Under state law, however, those funds are not supposed to be used just to get bilingual students up to par with the rest of the crowd. The concept is that it is extra money for extra needs.
‘The situations should be parallel, and there are problems,’ Gonzalez said.
On the lack of computers, Gonzalez said five computers for bilingual students had been put in storage pending the move into the new classrooms.
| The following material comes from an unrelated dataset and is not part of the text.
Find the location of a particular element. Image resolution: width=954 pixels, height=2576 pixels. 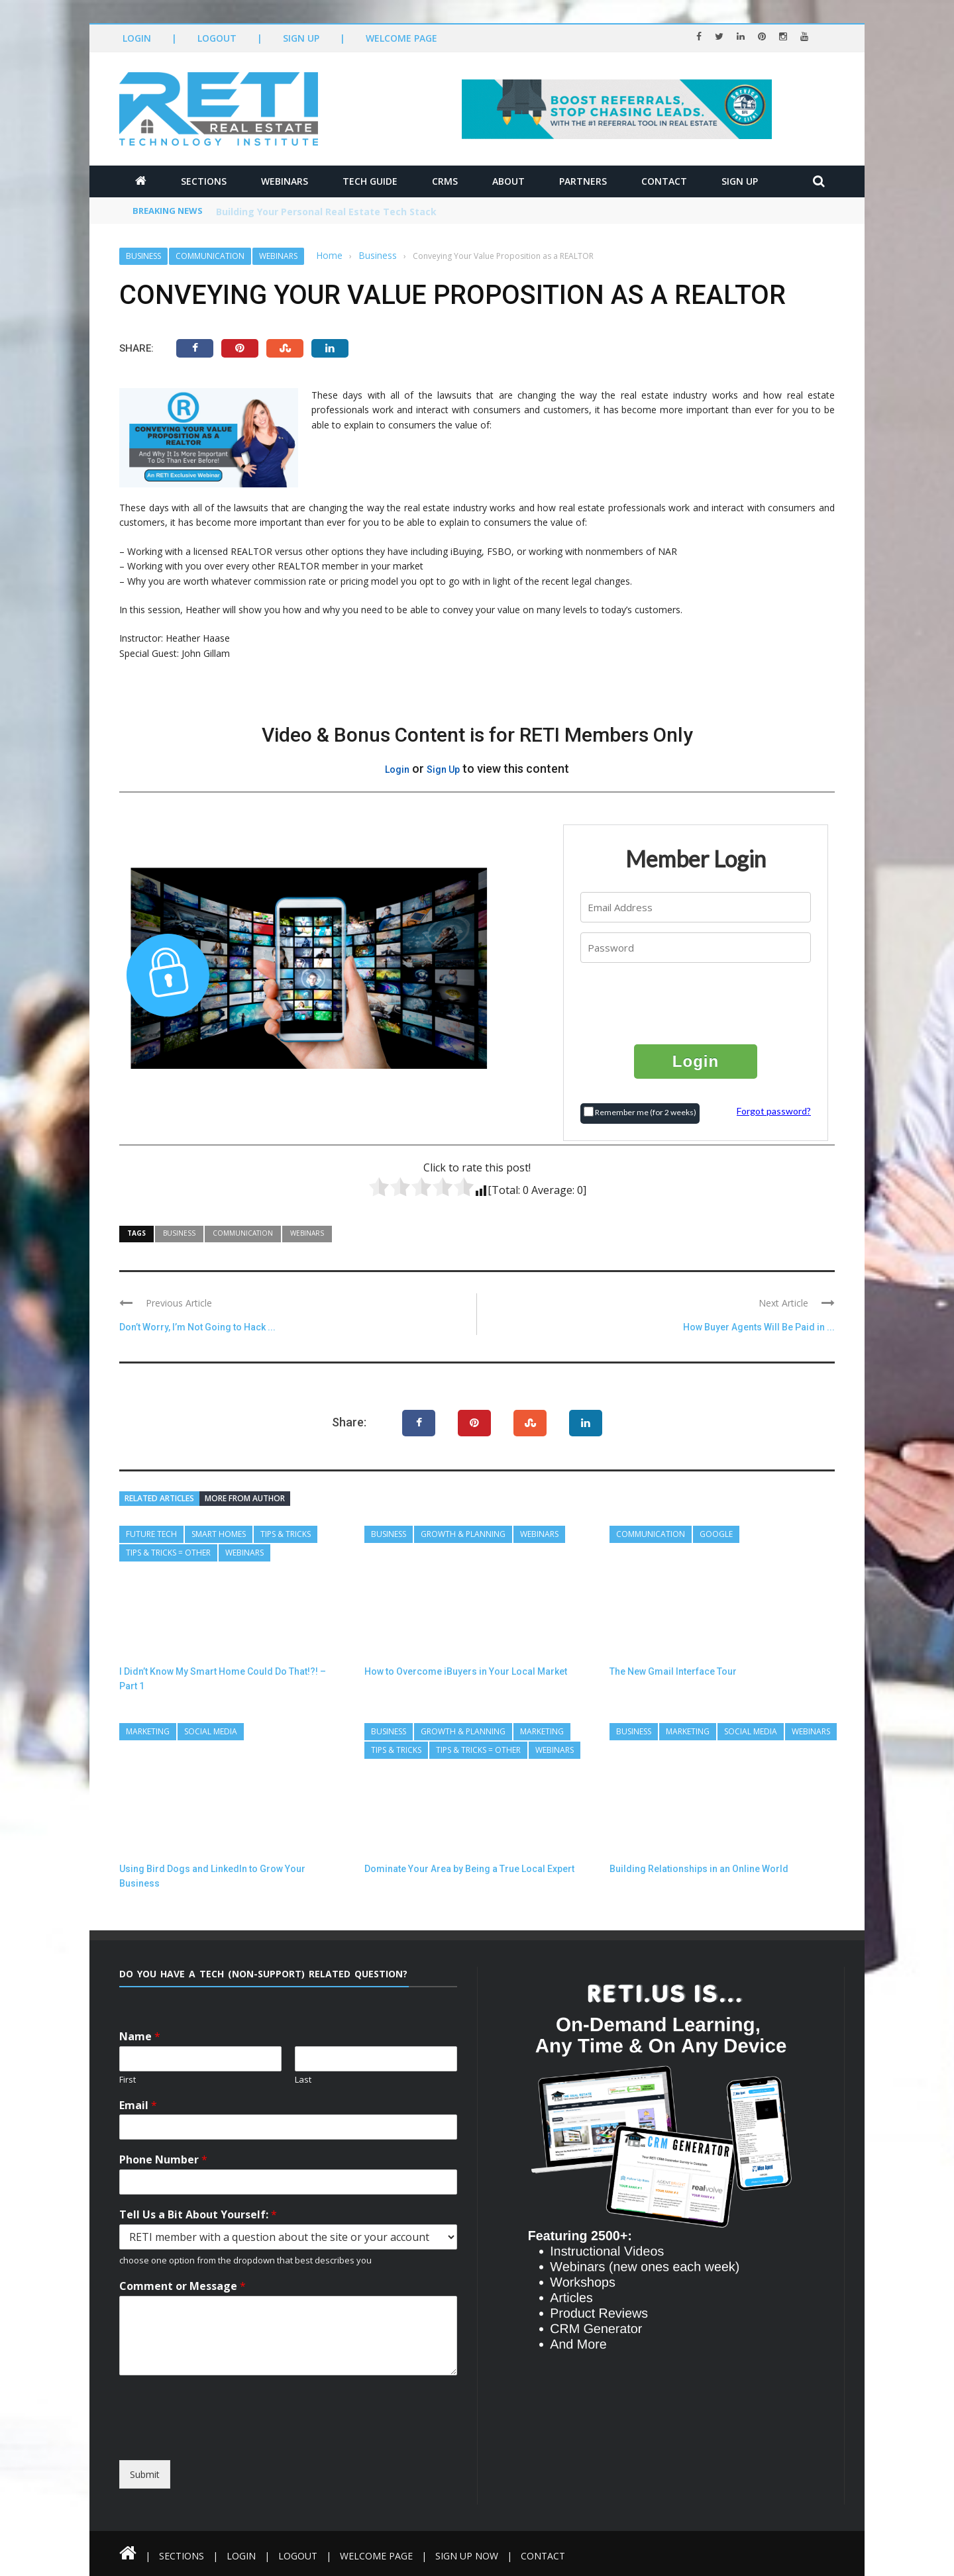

But a gaping hole exists: She said the school had no software in Spanish, even though about one in three students had been identified as limited-English speaking.
James Comegys, a science teacher and chairman of the school’s bilingual department, said many of the same issues had been discussed before.
‘Every time we bring up these questions, nothing happens,’ he said. ‘There’s always a different reason.’
Vived said he had tried to be responsive, and that one of the problems had been a succession of bilingual resource teachers, each bearing different philosophies.
Two years ago, for example, Vived said the school tried placing the bilingual students in elective classes with the rest of the students.
But he and the staff concluded that bilingual students were getting lost and needed support that monolingual teachers could not provide.
Anita said she hopes progress is made quickly, if not for herself then for others.
‘I have younger cousins, brothers,’ she said in Spanish. ‘I don’t want them to be in these same conditions.’